Wednesday, July 30, 2014

"24" and "Mission: Impossible": 2 peas in a pod?

Mission: Impossible cast, season 5

One of the unexpected benefits of getting rid of cable TV was the discovery of MeTV, which we get over the air as part of the ABC affiliate's split digital signal. And perhaps the best thing about MeTV is that it reruns the classic TV series Mission: Impossible. Not just the theme song, which may be the best ever TV theme, but the show itself.

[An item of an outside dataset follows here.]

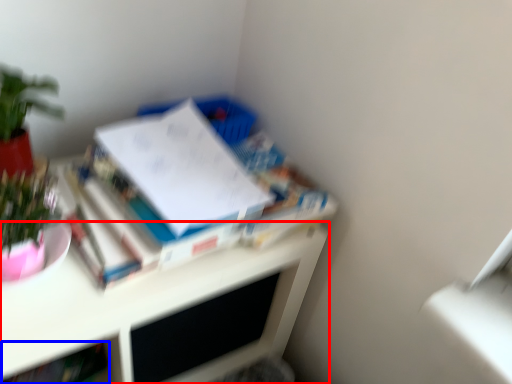 Question: Which object is further to the camera taking this photo, desk (highlighted by a red box) or book (highlighted by a blue box)?

Choices:
 (A) desk
 (B) book

Answer: (B) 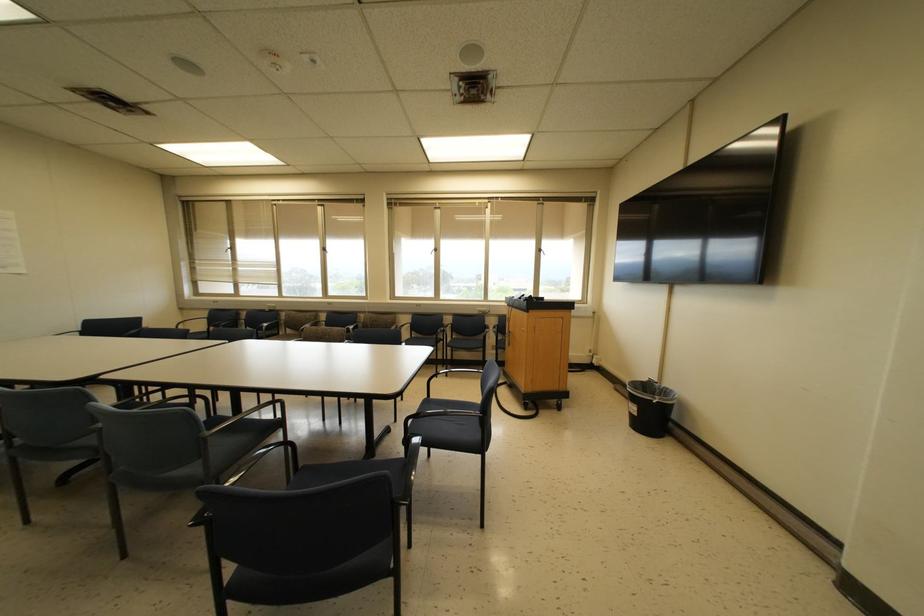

Having recently found a used copy of a long-desired book, The Complete Mission Impossible Dossier by Patrick J. White, I now realize what should have been fairly obvious, which is that Mission: Impossible is a thematic ancestor to my favorite TV show of all time, 24. Of course, it didn't use the "real-time" gimmick that drove 24, nor did it feature split-screen shots. But what it did share was a secret(ive) government agency devoted to protecting American national security at all costs, meaning the American agents would do whatever it takes to stop the threat to the country.

Sure, there's no torture on Mission: Impossible, at least, not that I can recall. But as author White puts it succinctly, the show involved "treacherous saboteurs who would lie, cheat, steal, kidnap, subvert the media, destroy the property of innocent people, and break any civil and legal code that stood in their way. They were the heroes." (p. 1, emphasis in original).

24 was surely groundbreaking in depicting a protagonist whose "means" included savage (though not sadistic) torture*, but that probably reflects when the show aired. By 1960s and early 1970s standards, Mission: Impossible went pretty far, so much so it drew contemporaneous objections from some critics, Hollywood writers, and so on. One critic characterized it as "this season's most harmful television program." Creator Bruce Geller's father, a judge, "ha[d] problems with [the show], because the theme of the show is contrary to his philosophy." (White, p. 22). The first person that Geller offered a producer slot to, Stan Kallis, declined because: "I thought Mission: Impossible was immoral, that it would have dangerous consequences because it was basically a neo-Fascist concept. It's no different from an elitist CIA or worse, the SS." (White, p. 51).
* In this vein, 24 owes a lot to the USA Network series La Femme Nikita, which was produced by the same people behind 24. As a cable show, LFN had a little more slack than 24 did.
Coincidentally (or not), Mission: Impossible was considered the longest-running espionage-related series on American TV (7 seasons) until it was surpassed by 24 (8 seasons). Further solidifying the comparison is the fact that Mission: Impossible had a short-lived revival in the 1980s (2 short seasons, totaling 35 episodes), while 24 just had 24: Live Another Day (also a short season, 12 instead of 24 episodes). You have to wonder how much of their relative longevity, compared to other terrorism/national security related dramas like Threat Matrix and E-Ring, stemmed from their "ends justify the means" approaches, as opposed to a kinder and gentler approach.